Man stranded in empty Japanese town since tsunami

By ERIC TALMADGE

Associated Press

MINAMI SOMA, Japan - The farmhouse sits at the end of a mud-caked, one-lane road strewn with toppled trees, the decaying carcasses of dead pigs and large debris deposited by the March 11 tsunami.

Stranded alone inside the unheated, dark home is 75-year-old Kunio Shiga. He cannot walk very far and doesn't know what happened to his wife.

His neighbors have all left because the area is 12 miles (20 kilometers) from the crippled Fukushima Dai-ichi nuclear plant - just within the zone where authorities have told everyone to get out because of concerns about leaking radiation.

No rescuer ever came for him.

When a reporter and two photographers from The Associated Press arrived at Shiga's doorstep Friday, the scared and disoriented farmer said: "You are the first people I have spoken to" since the earthquake and tsunami.

"Do you have any food?" he asked. "I will pay you."

Shiga gratefully accepted the one-liter bottle of water and sack of 15-20 energy bars given to him by the AP, which later notified local police of his situation.

He said he has been running out of supplies and was unable to cook his rice for lack of electricity and running water. His traditional, two-story house is intact, although it is a mess of fallen objects, including a toppled Buddhist shrine. Temperatures at night in the region have been cold, but above freezing.

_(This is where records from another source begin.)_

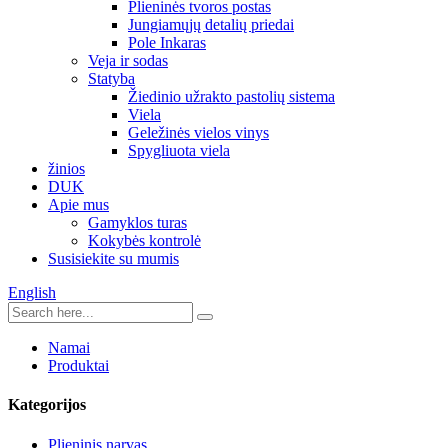
Plieninės tvoros postas
Jungiamųjų detalių priedai
Pole Inkaras
Veja ir sodas
Statyba
Žiedinio užrakto pastolių sistema
Viela
Geležinės vielos vinys
Spygliuota viela
žinios
DUK
Apie mus
Gamyklos turas
Kokybės kontrolė
Susisiekite su mumis
English
Namai
Produktai
Kategorijos
Plieninis narvas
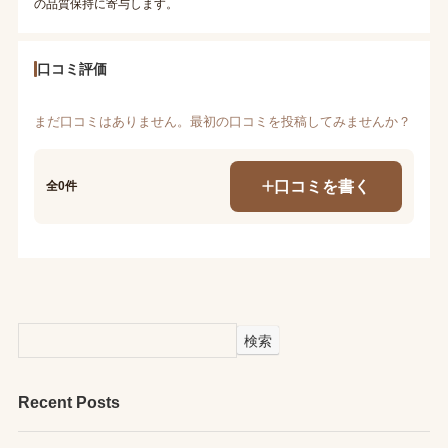
の品質保持に寄与します。
口コミ評価
まだ口コミはありません。最初の口コミを投稿してみませんか？
口コミを書く
全0件
検索
Recent Posts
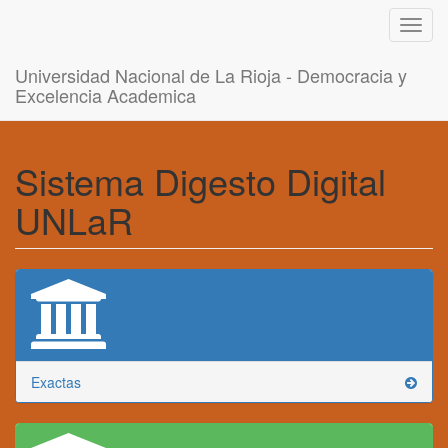
Toggl
navig
Universidad Nacional de La Rioja - Democracia y
Excelencia Academica
Sistema Digesto Digital
UNLaR
Exactas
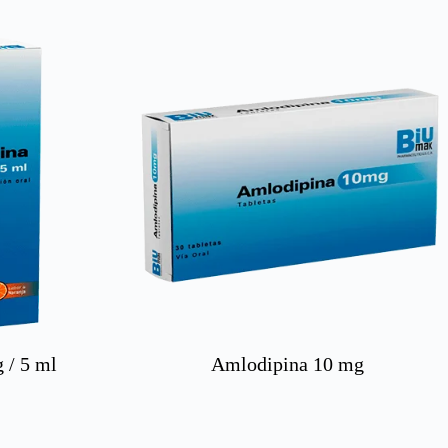
 / 5 ml
Amlodipina 10 mg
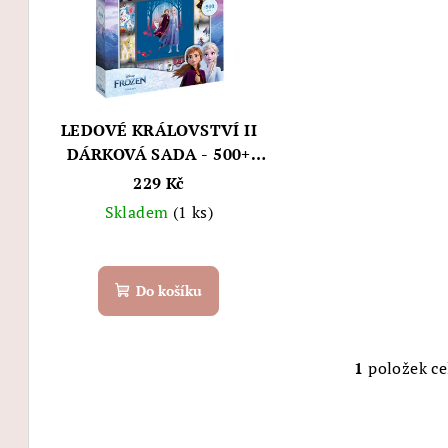
p
r
i
o
s
d
p
u
LEDOVÉ KRÁLOVSTVÍ II
r
DÁRKOVÁ SADA - 500+
k
SAMOLEPEK
229 Kč
o
t
Skladem
(1 ks)
d
ů
u
Do košíku
k
t
1
položek c
O
ů
v
l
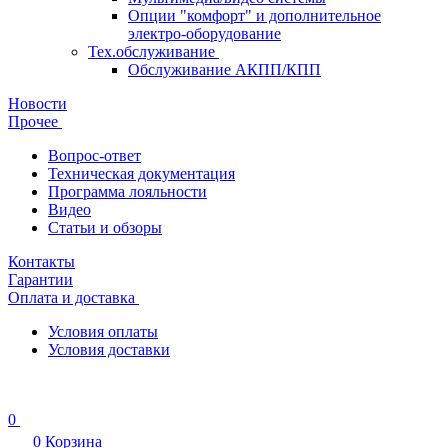
Опции "комфорт" и дополнительное
электро-оборудование
Тех.обслуживание
Обслуживание АКПП/КПП
Новости
Прочее
Вопрос-ответ
Техническая документация
Программа лояльности
Видео
Статьи и обзоры
Контакты
Гарантии
Оплата и доставка
Условия оплаты
Условия доставки
0
0
Корзина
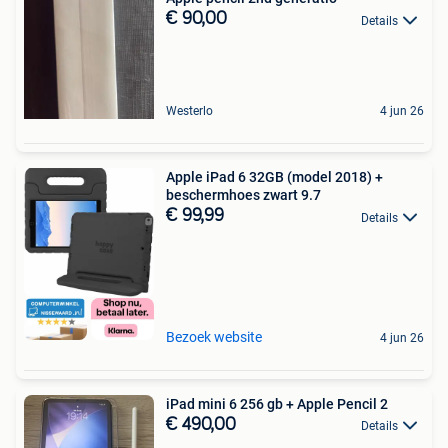
€ 90,00
Details
Westerlo
4 jun 26
Apple iPad 6 32GB (model 2018) +
beschermhoes zwart 9.7
€ 99,99
Details
Bezoek website
4 jun 26
iPad mini 6 256 gb + Apple Pencil 2
€ 490,00
Details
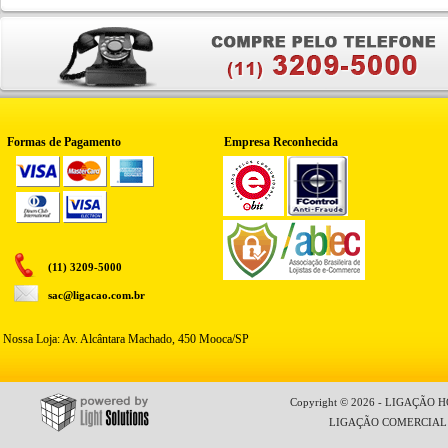
Formas de Pagamento
Empresa Reconhecida
(11) 3209-5000
sac@ligacao.com.br
Nossa Loja: Av. Alcântara Machado, 450 Mooca/SP
Copyright © 2026 - LIGAÇÃO HO
LIGAÇÃO COMERCIAL LT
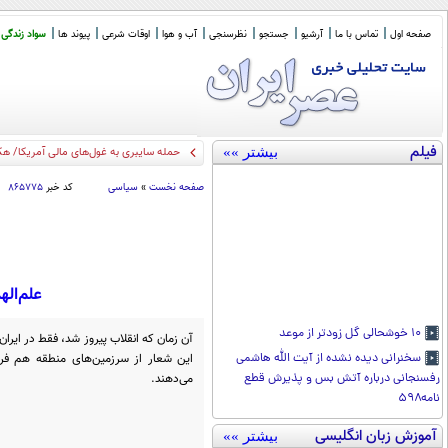
صفحه اول
تماس با ما
آرشیو
جستجو
نظرسنجی
آب و هوا
اوقات شرعی
پیوند ها
سواد زندگی
فیلم
بیشتر »»
بهترین هدیه
_
صفحه نخست
»
سیاسی
کد خبر
۸۶۵۷۷۵
علم‌اله
۱۰ خوشحالی گل زودتر از موعد
آن زمان که انقلاب پیروز شد، فقط در ایران 
این شعار از سرزمین‌های منطقه هم فرا
سخنرانی دیده نشده از آیت الله هاشمی
می‌دهند.
رفسنجانی درباره آتش بس و پذیرش قطع
نامه۵۹۸
آموزش زبان انگلیسی
بیشتر »»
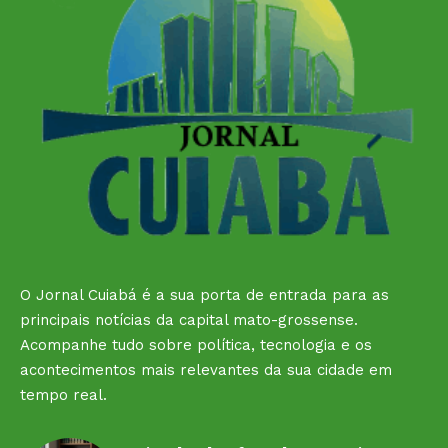
O Jornal Cuiabá é a sua porta de entrada para as
principais notícias da capital mato-grossense.
Acompanhe tudo sobre política, tecnologia e os
acontecimentos mais relevantes da sua cidade em
tempo real.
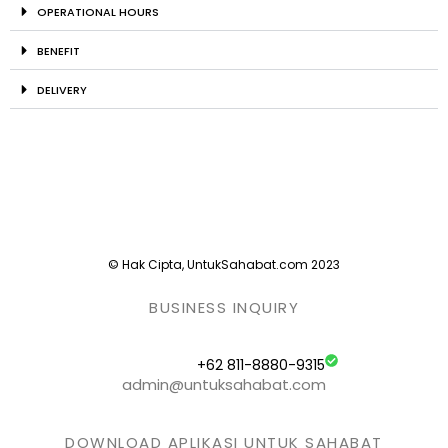
OPERATIONAL HOURS
BENEFIT
DELIVERY
© Hak Cipta, UntukSahabat.com 2023
BUSINESS INQUIRY
+62 811-8880-9315
admin@untuksahabat.com
DOWNLOAD APLIKASI UNTUK SAHABAT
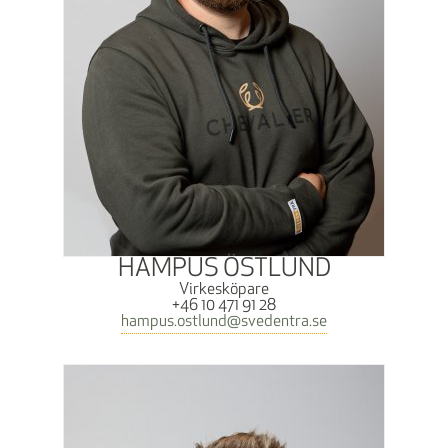
HAMPUS ÖSTLUND
Virkesköpare
+46 10 471 91 28
hampus.ostlund@svedentra.se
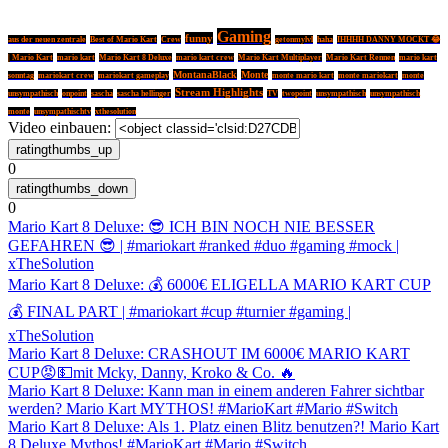
Gaming
funny
aus der neuen zentrale
Best of Mario Kart
Crew
getonmylvl
haha
IHHHH DANNY MOCKT 😂
| Mario Kart
mario kart
Mario Kart 8 Deluxe
mario kart crew
Mario Kart Multiplayer
Mario Kart Rennen
mario kart
MontanaBlack
Monte
sonntag
mariokart crew
mariokart gameplay
monte mario kart
monte mariokart
monte
Stream Highlights
unsympathisch
onpoint
sascha
sascha hellinger
TV
twopoint
unsympathisch
unsympathisch
monte
unsympathischtv
xthesolution
Video einbauen:
0
0
Mario Kart 8 Deluxe: 😎 ICH BIN NOCH NIE BESSER
GEFAHREN 😎 | #mariokart #ranked #duo #gaming #mock |
xTheSolution
Mario Kart 8 Deluxe: 💰 6000€ ELIGELLA MARIO KART CUP
💰 FINAL PART | #mariokart #cup #turnier #gaming |
xTheSolution
Mario Kart 8 Deluxe: CRASHOUT IM 6000€ MARIO KART
CUP😡💵mit Mcky, Danny, Kroko & Co. 🔥
Mario Kart 8 Deluxe: Kann man in einem anderen Fahrer sichtbar
werden? Mario Kart MYTHOS! #MarioKart #Mario #Switch
Mario Kart 8 Deluxe: Als 1. Platz einen Blitz benutzen?! Mario Kart
8 Deluxe Mythos! #MarioKart #Mario #Switch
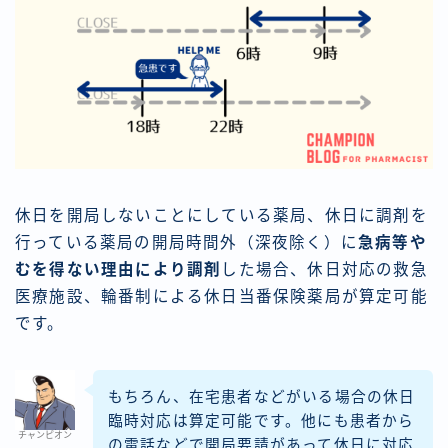
休日を開局しないことにしている薬局、休日に調剤を
行っている薬局の開局時間外（深夜除く）に
急病等や
むを得ない理由により調剤
した場合、休日対応の救急
医療施設、輪番制による休日当番保険薬局が算定可能
です。
もちろん、在宅患者などがいる場合の休日
臨時対応は算定可能です。他にも患者から
チャンピオン
の電話などで開局要請があって休日に対応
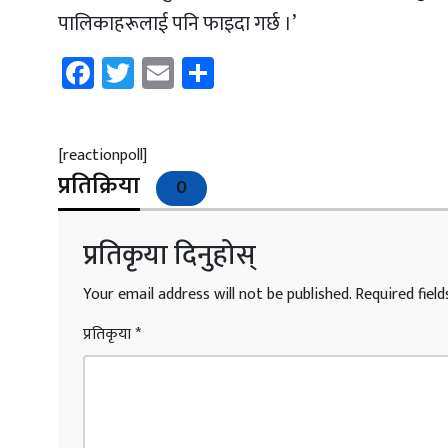
पालिकाहरूलाई पनि फाइदा गर्छ ।’
Facebook
Twitter
Email
Share
[reactionpoll]
प्रतिक्रिया
0
प्रतिकृया दिनुहोस्
Your email address will not be published.
Required fiel
प्रतिकृया
*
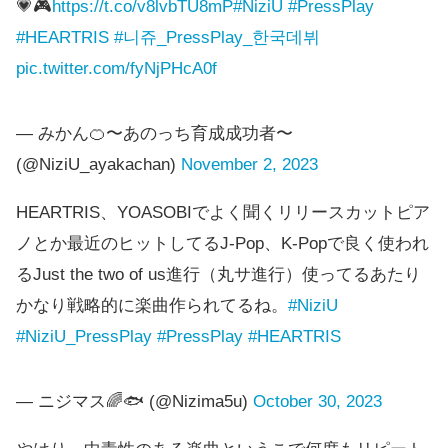
💗🎮
https://t.co/v8lvbTU8mP
#NiziU
#PressPlay
#HEARTRIS
#니쥬_PressPlay_한국데뷔
pic.twitter.com/fyNjPHcA0f
— みかん🍊〜あのっち育成成功者〜
(@NiziU_ayakachan)
November 2, 2023
HEARTRIS、YOASOBIでよく聞くリリースカットピア
ノとか最近のヒットしてるJ-Pop、K-Popで良く使われ
るJust the two of us進行（丸サ進行）使ってるあたり
かなり戦略的に楽曲作られてるね。
#NiziU
#NiziU_PressPlay
#PressPlay
#HEARTRIS
— ニジマス🌈🐟 (@Nizima5u)
October 30, 2023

The Odaka neighborhood where he lives is a ghost town. Neighboring fields are still inundated from the tsunami. The smell of the sea is everywhere. The only noise comes from the pigs foraging for food.

Local police acknowledged they have not been able to check many neighborhoods because of radiation concerns.

As radiation from the Fukushima nuclear plant has fallen in recent days, however, the police have fanned out inside the evacuation zone to cover more areas.

On Friday, they were busy searching for bodies two miles (three kilometers) from Shiga's farmhouse.

Hundreds of police, many mobilized from Tokyo and wearing white radiation suits, pulled four bodies in an hour from one small area in Minami Soma. They had found only five bodies the previous day.

The AP crew, which had been watching the police search, later broke away to see if it could find any residents living inside the evacuation zone. Some construction workers directed them to a part of town where some houses were intact.

The farmhouse where Shiga's family has grown vegetables for generations is at the end of a long mud- and rubble-covered road blocked by fallen trees and dead and decaying animals.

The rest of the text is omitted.